The Artists’ House is located at 57 N. 2nd St. and had its grand opening under new ownership on Oct. 4. Since Morinelli had never directed a gallery before, Riesenbach was there to help on the first day.
Riesenbach said there is another reason as to why she started the gallery in 1991 than just to make a profit.
“The Artists’ House was created 22 years ago for the purpose of helping young artists get started,” Riesenbach said. “It’s really hard for artists to get into the art world because there are so many good art schools in Philadelphia, and there are good artists coming out every day.”
For new artists, Riesenbach said she would advise them to keep their prices low so that potential buyers would be more encouraged to buy their pieces.
“It would help the collectors and it would help the artists,” Riesenbach said. “It would create a particular niche in the art market.”
With someone new taking over, there may have been some worry as to what Artists’ House may become. To Riesenbach’s pleasure, Morinelli said he has no intention of changing anything.
“If I can continue this gallery as it has been, I would be very happy,” Morinelli said. “Not in the bad sense of being conservative, but of maintaining quality.”
For Morinelli, art has always been a part of his life. He studied painting in Paris and Florence, Italy and is teaching an art class at The Shipley School in Bryn Mawr, Pa. He now teaches only part-time because of his new responsibility at Artists’ House.

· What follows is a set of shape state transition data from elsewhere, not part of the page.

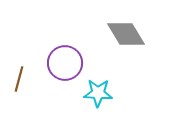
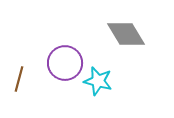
cyan star: moved 12 px up; rotated 12 degrees clockwise
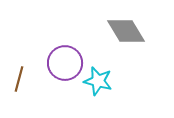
gray diamond: moved 3 px up
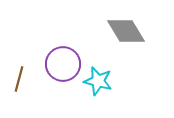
purple circle: moved 2 px left, 1 px down
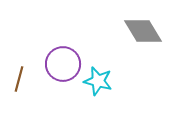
gray diamond: moved 17 px right
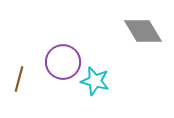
purple circle: moved 2 px up
cyan star: moved 3 px left
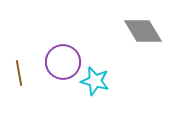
brown line: moved 6 px up; rotated 25 degrees counterclockwise
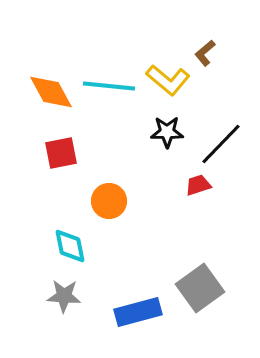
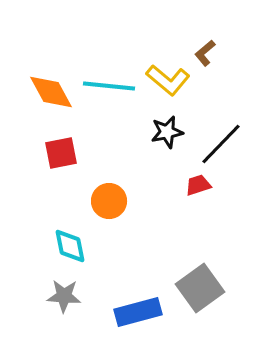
black star: rotated 12 degrees counterclockwise
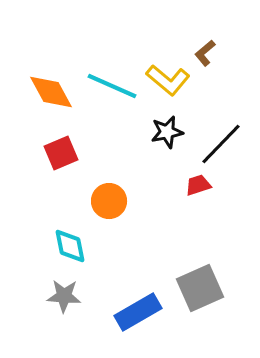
cyan line: moved 3 px right; rotated 18 degrees clockwise
red square: rotated 12 degrees counterclockwise
gray square: rotated 12 degrees clockwise
blue rectangle: rotated 15 degrees counterclockwise
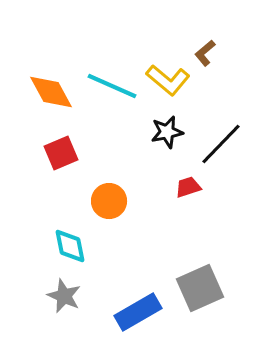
red trapezoid: moved 10 px left, 2 px down
gray star: rotated 20 degrees clockwise
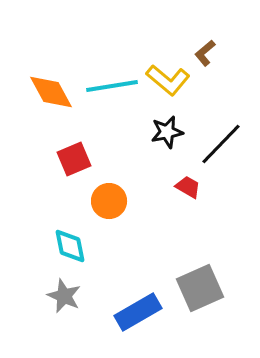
cyan line: rotated 33 degrees counterclockwise
red square: moved 13 px right, 6 px down
red trapezoid: rotated 48 degrees clockwise
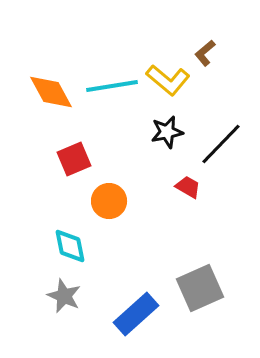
blue rectangle: moved 2 px left, 2 px down; rotated 12 degrees counterclockwise
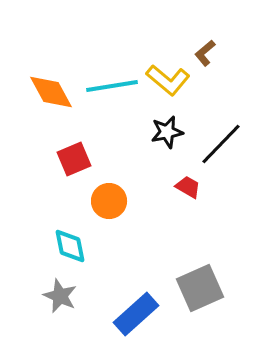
gray star: moved 4 px left
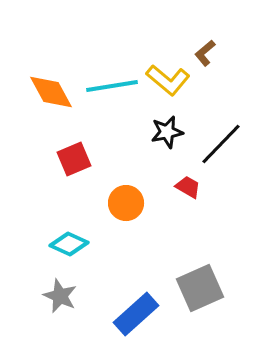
orange circle: moved 17 px right, 2 px down
cyan diamond: moved 1 px left, 2 px up; rotated 54 degrees counterclockwise
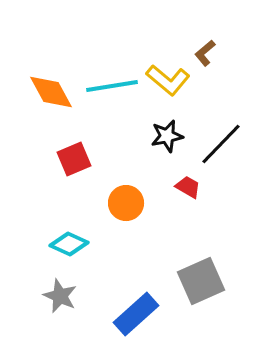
black star: moved 4 px down
gray square: moved 1 px right, 7 px up
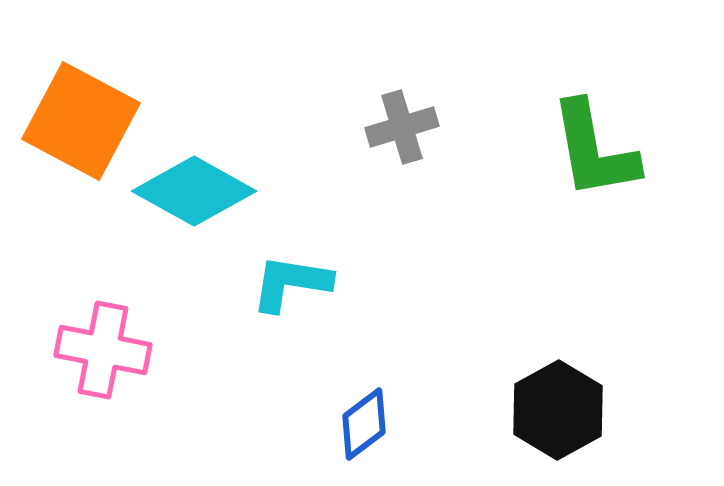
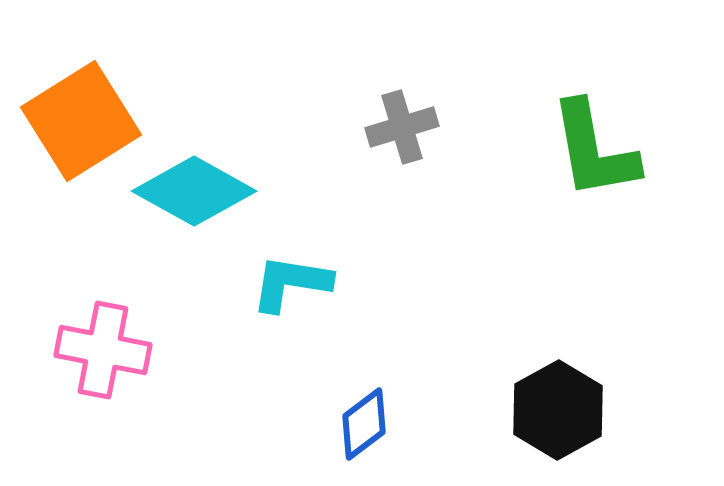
orange square: rotated 30 degrees clockwise
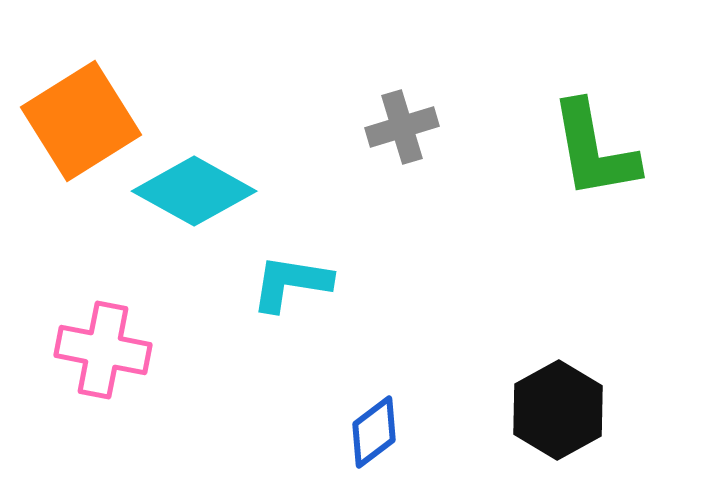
blue diamond: moved 10 px right, 8 px down
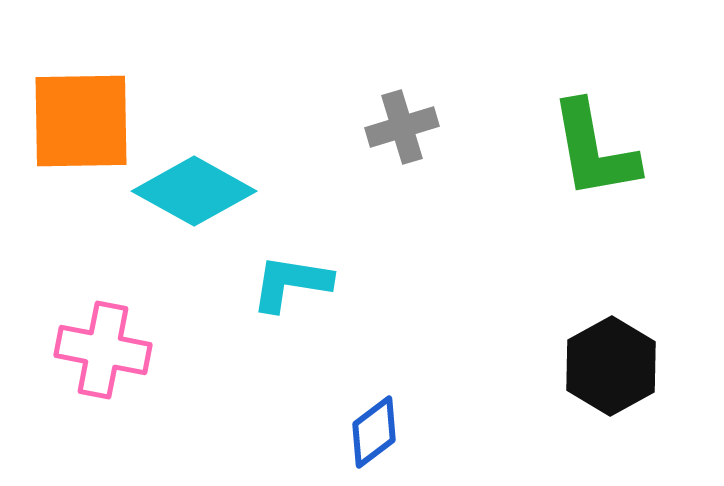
orange square: rotated 31 degrees clockwise
black hexagon: moved 53 px right, 44 px up
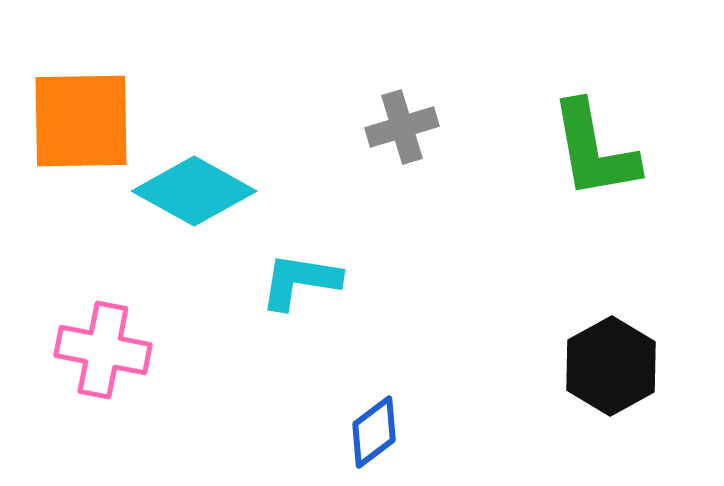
cyan L-shape: moved 9 px right, 2 px up
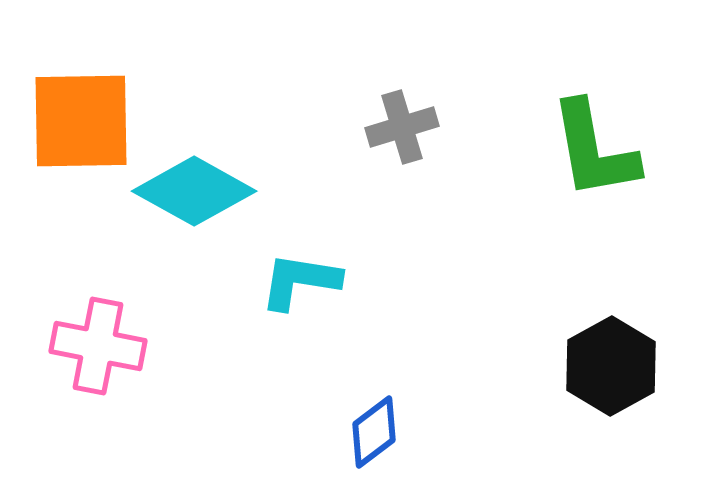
pink cross: moved 5 px left, 4 px up
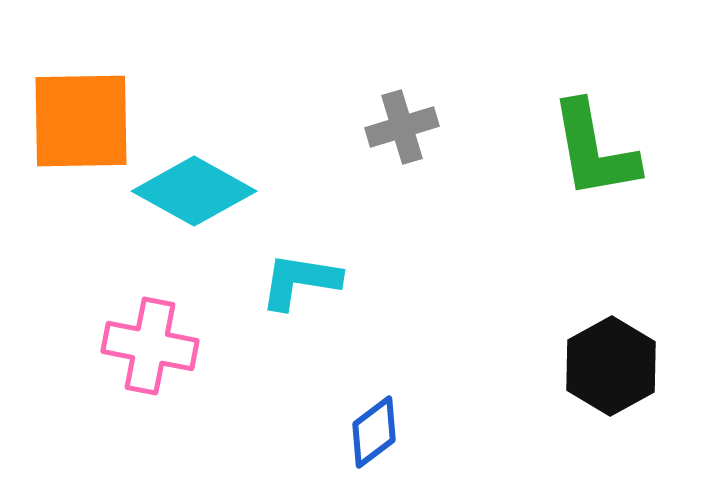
pink cross: moved 52 px right
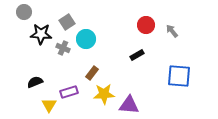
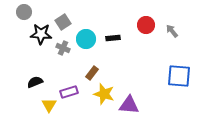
gray square: moved 4 px left
black rectangle: moved 24 px left, 17 px up; rotated 24 degrees clockwise
yellow star: rotated 20 degrees clockwise
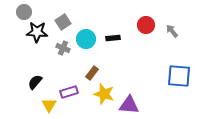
black star: moved 4 px left, 2 px up
black semicircle: rotated 28 degrees counterclockwise
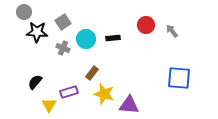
blue square: moved 2 px down
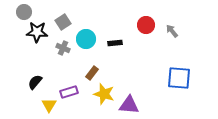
black rectangle: moved 2 px right, 5 px down
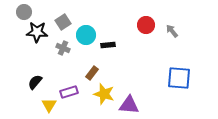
cyan circle: moved 4 px up
black rectangle: moved 7 px left, 2 px down
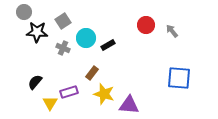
gray square: moved 1 px up
cyan circle: moved 3 px down
black rectangle: rotated 24 degrees counterclockwise
yellow triangle: moved 1 px right, 2 px up
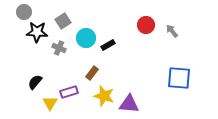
gray cross: moved 4 px left
yellow star: moved 2 px down
purple triangle: moved 1 px up
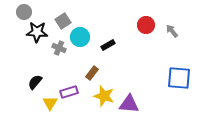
cyan circle: moved 6 px left, 1 px up
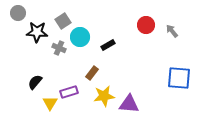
gray circle: moved 6 px left, 1 px down
yellow star: rotated 25 degrees counterclockwise
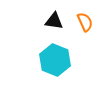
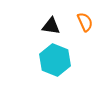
black triangle: moved 3 px left, 5 px down
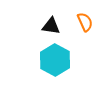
cyan hexagon: rotated 8 degrees clockwise
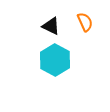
black triangle: rotated 18 degrees clockwise
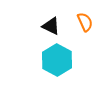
cyan hexagon: moved 2 px right
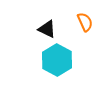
black triangle: moved 4 px left, 3 px down
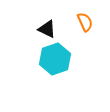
cyan hexagon: moved 2 px left, 1 px up; rotated 12 degrees clockwise
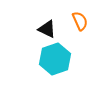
orange semicircle: moved 5 px left, 1 px up
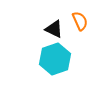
black triangle: moved 7 px right
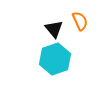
black triangle: rotated 24 degrees clockwise
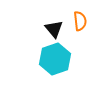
orange semicircle: rotated 18 degrees clockwise
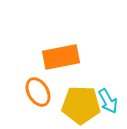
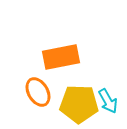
yellow pentagon: moved 2 px left, 1 px up
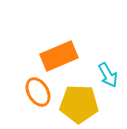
orange rectangle: moved 2 px left, 1 px up; rotated 12 degrees counterclockwise
cyan arrow: moved 26 px up
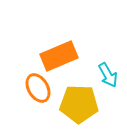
orange ellipse: moved 4 px up
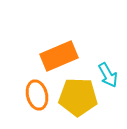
orange ellipse: moved 1 px left, 7 px down; rotated 16 degrees clockwise
yellow pentagon: moved 1 px left, 7 px up
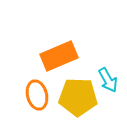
cyan arrow: moved 5 px down
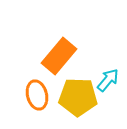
orange rectangle: rotated 27 degrees counterclockwise
cyan arrow: rotated 110 degrees counterclockwise
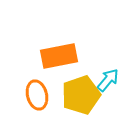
orange rectangle: rotated 39 degrees clockwise
yellow pentagon: moved 3 px right, 2 px up; rotated 21 degrees counterclockwise
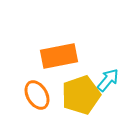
orange ellipse: rotated 16 degrees counterclockwise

Morinelli’s doctorate is in medieval French literature from Bryn Mawr College, which contributes to his other main interest, writing. He has written a number of plays that have been translated and performed in places like Egypt, Germany and Ireland.
Kathy Hayden, one of the artists who had work displayed in the opening exhibition, said she appreciated Morinelli’s dedication to Artists’ House.
“He seems to be very enthusiastic and wanting to keep it like it was, which is nice,” Hayden said.
Morinelli said he understands the impact the gallery has for the art community.
To have artwork shown at Artists’ House, artists simply have to submit a piece to Morinelli for evaluation.
“If I like it, I invite them to come and bring the actual work and we can look at it together, and then we decide,” Morinelli said.
For collectors, Morinelli said the gallery aims for affordable prices, especially considering that all of the artworks are original.
It’s clear that Morinelli wishes to continue much of what the Artists’ House’s mission was back in 1991.
“That’s what Artists’ House was all about – having something that could be reasonably priced and affordable but of good quality,” Morinelli said.